Pfister, 43, said alternatives are actually the conservative play. The market is approaching the second-longest
bullish streak since the late 1950s without a 20 percent correction, and bonds’ extremely low 2.25 percent
yields aren’t enough to protect investors, Pfister said.
Yale Model
Pfister was one of the founders of La Jolla-based Altegris, a creator of alternative funds which helped roll out
one of the first actively managed futures mutual funds in 2010. Pfister left in November after Altegris was
bought twice and he needed to decide what to do with his substantial payout. Investment advisors solicited him
in droves, but Pfister feared the traditional 60/40 split wouldn’t safeguard his money.
That jump-started the premise of AlphaCore, which will maintain a relatively static 45 percent alternative
allocation for its clients in managed futures, global macro, event driven and relative value funds. The rest will
be invested in stocks, bonds, real estate and commodities. It’s a strategy borrowed from institutions with
multibillion-dollar endowments, called the Yale Model.
“(Alternatives) won’t be something that you flippantly put in as a satellite piece,” Pfister said. “It’s going to be
the actual core allocation.”
While they smooth out losses during a down economy, the drawback of alternatives is that they don’t perform
as well during strong markets. But Pfister pointed to a statistical model of a 55-year-old who invested $1
million in the stock market in 1999. Assuming he maintained that investment through the tech bubble of the
early 2000s and the recession, he would wind up with $2.49 million by 2015, with an annual rate of return of
5.8 percent. With a 60/40 split of stocks and bonds, the results are largely the same with a 5.7 percent return,
though there are fewer losses during downturns.
Turning to a backtracked model approximating AlphaCore’s strategy, that same investor would have about
$3.3 million in 2015 with an annual rate of return of 7.6 percent.
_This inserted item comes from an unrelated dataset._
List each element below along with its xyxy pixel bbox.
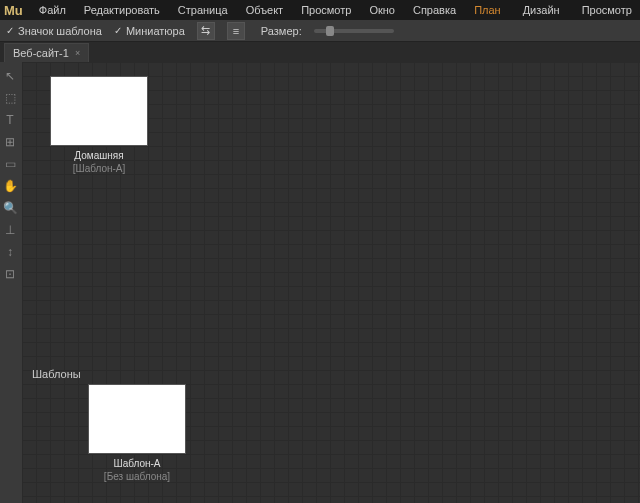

While the investments grow less quickly
during the post-2003 and 2008 recoveries, they wind up faring better because they lost far less during the
falling markets, Pfister said.
“You win more by losing less,” he said, repeating the company’s mantra. “To do that right, you’ve got to have
a significant allocation to hedged strategies.”
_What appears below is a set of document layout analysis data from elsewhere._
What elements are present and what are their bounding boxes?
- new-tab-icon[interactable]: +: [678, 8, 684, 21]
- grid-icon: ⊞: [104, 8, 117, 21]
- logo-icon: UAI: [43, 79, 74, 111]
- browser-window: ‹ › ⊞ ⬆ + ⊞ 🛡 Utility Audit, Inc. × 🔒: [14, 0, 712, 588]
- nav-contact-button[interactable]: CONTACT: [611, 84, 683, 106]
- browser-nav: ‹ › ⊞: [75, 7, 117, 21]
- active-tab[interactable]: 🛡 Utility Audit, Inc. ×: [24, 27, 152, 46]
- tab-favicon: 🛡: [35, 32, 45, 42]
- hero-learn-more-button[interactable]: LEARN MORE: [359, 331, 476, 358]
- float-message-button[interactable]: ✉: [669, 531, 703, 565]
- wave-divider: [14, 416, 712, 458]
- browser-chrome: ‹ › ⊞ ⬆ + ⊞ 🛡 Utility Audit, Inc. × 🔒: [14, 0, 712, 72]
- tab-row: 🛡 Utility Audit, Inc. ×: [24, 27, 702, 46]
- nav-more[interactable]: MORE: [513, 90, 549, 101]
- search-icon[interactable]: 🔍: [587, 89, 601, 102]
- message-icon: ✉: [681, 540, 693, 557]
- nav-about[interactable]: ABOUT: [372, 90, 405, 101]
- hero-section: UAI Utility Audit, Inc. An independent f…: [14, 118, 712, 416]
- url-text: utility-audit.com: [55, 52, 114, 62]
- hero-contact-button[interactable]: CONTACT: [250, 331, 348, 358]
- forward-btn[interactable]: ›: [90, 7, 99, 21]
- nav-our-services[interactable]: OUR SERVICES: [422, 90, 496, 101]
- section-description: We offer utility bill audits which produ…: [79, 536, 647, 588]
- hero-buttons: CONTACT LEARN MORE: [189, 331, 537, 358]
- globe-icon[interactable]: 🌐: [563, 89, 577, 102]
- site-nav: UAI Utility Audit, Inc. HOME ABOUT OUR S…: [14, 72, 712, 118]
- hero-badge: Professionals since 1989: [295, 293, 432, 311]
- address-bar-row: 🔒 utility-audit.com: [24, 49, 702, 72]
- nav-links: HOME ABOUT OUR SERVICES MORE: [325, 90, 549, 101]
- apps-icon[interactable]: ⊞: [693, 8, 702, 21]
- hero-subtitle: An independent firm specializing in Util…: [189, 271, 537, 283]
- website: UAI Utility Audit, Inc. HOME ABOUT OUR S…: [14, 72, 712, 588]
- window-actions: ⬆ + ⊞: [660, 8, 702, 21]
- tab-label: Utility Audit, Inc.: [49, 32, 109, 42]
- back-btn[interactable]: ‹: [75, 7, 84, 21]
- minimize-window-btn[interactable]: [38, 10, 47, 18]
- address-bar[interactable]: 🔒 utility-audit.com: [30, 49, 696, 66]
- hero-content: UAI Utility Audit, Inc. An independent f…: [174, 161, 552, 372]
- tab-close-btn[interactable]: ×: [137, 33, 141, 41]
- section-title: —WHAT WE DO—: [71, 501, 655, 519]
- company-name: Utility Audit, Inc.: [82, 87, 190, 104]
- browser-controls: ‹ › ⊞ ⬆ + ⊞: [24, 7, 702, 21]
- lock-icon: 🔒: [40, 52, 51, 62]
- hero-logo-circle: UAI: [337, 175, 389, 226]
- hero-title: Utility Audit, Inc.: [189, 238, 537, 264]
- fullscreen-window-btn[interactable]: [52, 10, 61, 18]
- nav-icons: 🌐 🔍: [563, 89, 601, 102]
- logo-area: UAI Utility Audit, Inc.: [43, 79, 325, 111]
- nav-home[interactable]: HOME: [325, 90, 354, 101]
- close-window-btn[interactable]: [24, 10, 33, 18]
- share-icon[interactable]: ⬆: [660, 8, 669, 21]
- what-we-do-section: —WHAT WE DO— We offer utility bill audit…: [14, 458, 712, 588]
Alternative investments, however, are still considered to be somewhat risky due to their complexity and higher
fees compared to traditional plans. Hossein Kazemi, a special senior advisor for the Chartered Alternative
Investment Analyst Association, said new investors should avoid alternative funds.
“You have to make sure you’re getting something extra for your fund,” he said. “There are plenty of funds that
don’t add any value.”
Eye on the Fees
Marc Roland, a managing partner at Dean Roland Russell in San Diego, said that some mutual funds
promising hedge- fund-like strategies for smaller investors charge hefty fees and invest in little more than
stocks and bonds.
“Unless you’re an insider, the fees can just eat you up,” he said, adding they can go as high as 2 percent of
assets managed plus 20 percent of the fund’s profits.
Pfister said the funds he’s using charge about 1.1 percent overall and AlphaCore won’t charge more than 1
percent. He agreed that AlphaCore would have underperformed in the past six years as the market rebounded,
but that the goal was to manage for an eventual decline.
“The next 20 percent correction in stocks will be when everyone puts their money into alts,” he said. “You’re
supposed to buy fire insurance before the fire.”